Creative Representation For Governmental Entities

Texas city to help other municipalities learn from its drought survival

On Behalf of | Jun 14, 2021 | Counsel for Texas Municipalities |

It started back in 2010 and lasted five years. The extreme drought that put a dry, dusty chokehold on Wichita Falls forced a number of changes in the lives of its residents.

None of the changes were harder to swallow than the switch to Direct Potable Reuse (DPR) – a process that treats effluent (sewage) for use as drinking water.

The butt of jokes

Wichita Falls generated jokes and headlines around the nation when it became the first U.S. city to rely on recycled wastewater for more than half of its drinking water. “Drought-Stricken Texas Town Turns To Toilets For Water” – read a 2014 NPR headline.

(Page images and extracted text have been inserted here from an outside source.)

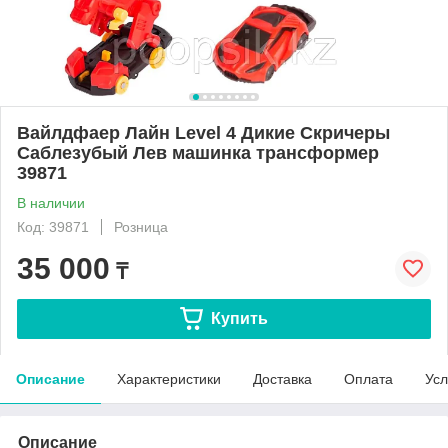
Вайлдфаер Лайн Level 4 Дикие Скричеры
Саблезубый Лев машинка трансформер
39871
В наличии
Код: 39871
Розница
35 000
₸
Купить
Описание
Характеристики
Доставка
Оплата
Усл
Описание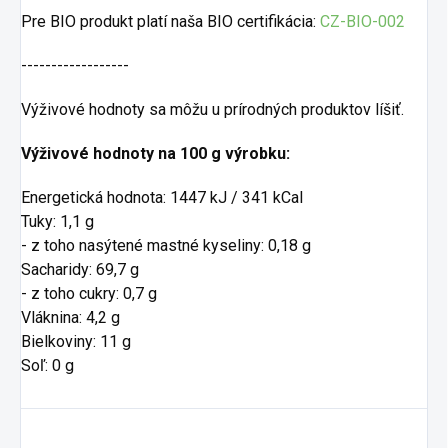
Pre BIO produkt platí naša BIO certifikácia:
CZ-BIO-002
------------------
Výživové hodnoty sa môžu u prírodných produktov líšiť.
Výživové hodnoty na 100 g výrobku:
Energetická hodnota: 1447 kJ / 341 kCal
Tuky: 1,1 g
- z toho nasýtené mastné kyseliny: 0,18 g
Sacharidy: 69,7 g
- z toho cukry: 0,7 g
Vláknina: 4,2 g
Bielkoviny: 11 g
Soľ: 0 g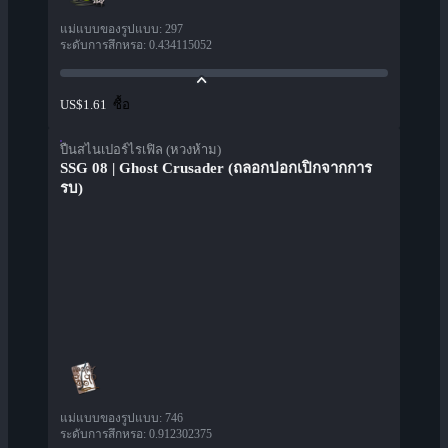
แม่แบบของรูปแบบ
:
297
ระดับการสึกหรอ
:
0.434115052
ซื้อ
US$1.61
ปืนสไนเปอร์ไรเฟิล (หวงห้าม)
SSG 08 | Ghost Crusader (ถลอกปอกเปิกจากการ
รบ)
แม่แบบของรูปแบบ
:
746
ระดับการสึกหรอ
:
0.912302375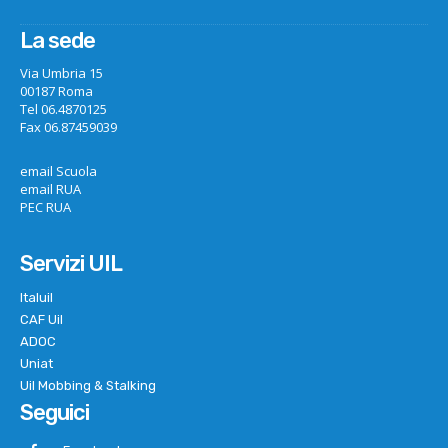
La sede
Via Umbria 15
00187 Roma
Tel 06.4870125
Fax 06.87459039
email Scuola
email RUA
PEC RUA
Servizi UIL
Italuil
CAF Uil
ADOC
Uniat
Uil Mobbing & Stalking
Seguici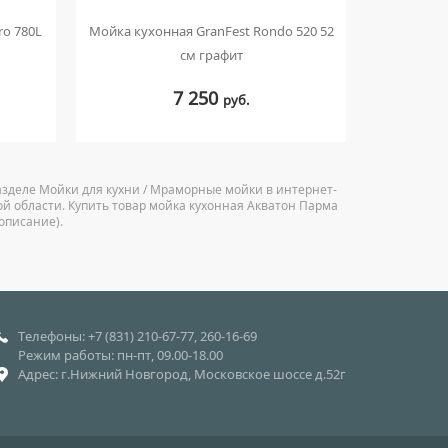
ro 780L
Мойка кухонная GranFest Rondo 520 52
Мойка кухо
см графит
7 250
руб.
зделе Мойки для кухни / Мраморные мойки в интернет-
ой области. Купить товар мойка кухонная Акватон Парма
описание).
Телефоны: +7 (831) 210-67-77, 260-16-69
Режим работы: пн-пт, 09.00-18.00
Адрес: г.Нижний Новгород, Московское шоссе д.52г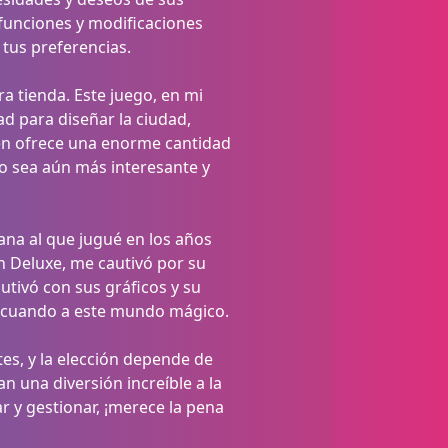
 funciones y modificaciones
 tus preferencias.
a tienda. Este juego, en mi
ad para diseñar la ciudad,
bién ofrece una enorme cantidad
o sea aún más interesante y
na al que jugué en los años
n Deluxe, me cautivó por su
tivó con sus gráficos y su
en cuando a este mundo mágico.
es, y la elección depende de
n una diversión increíble a la
ar y gestionar, ¡merece la pena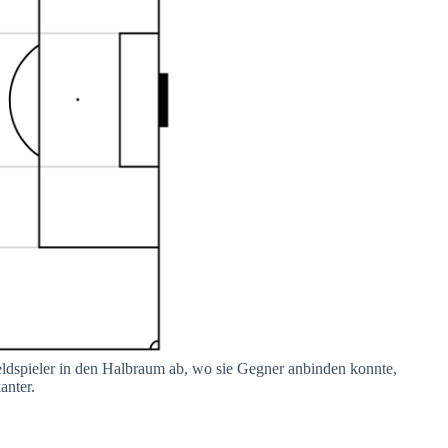
eldspieler in den Halbraum ab, wo sie Gegner anbinden konnte,
anter.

Some of the city’s approximately 100,000 residents referred to the water treatment process as “toilet-to-tap.”

Nevertheless, the city gained hard-won knowledge about drought survival. To help other Texas municipalities avoid the Wichita Falls experience, Gov. Greg Abbott recently signed a new law that requires the Texas Commission on Environmental Quality to craft a guide for cities and counties that want to develop a direct potable reuse project of their own.

Providing guidance

Daniel Nix, Wichita Falls’ utilities operations manager, said “the hope is that as we advance closer to the next drought in Texas and other municipalities need to develop other resources, that this will provide them the guidance they need.”

Nix said a report last year made it clear that DPR is an important water resource the state needs to develop, but the missive included no recommendations on how to do so.

Sharing knowledge

Nix says the guide TCEQ develops will mean other municipalities won’t have to figure out each step of the DPR development process on their own, as Wichita Falls did.

When the city chose to pursue DPR to resolve its water crisis,  “there were no regulations, there were no standards, there were no guidelines, not only in Texas but in anywhere in the United States,” Nix said. “We did a lot of good work here in Wichita Falls. Now it’s up to us to help the others that are coming up behind us.”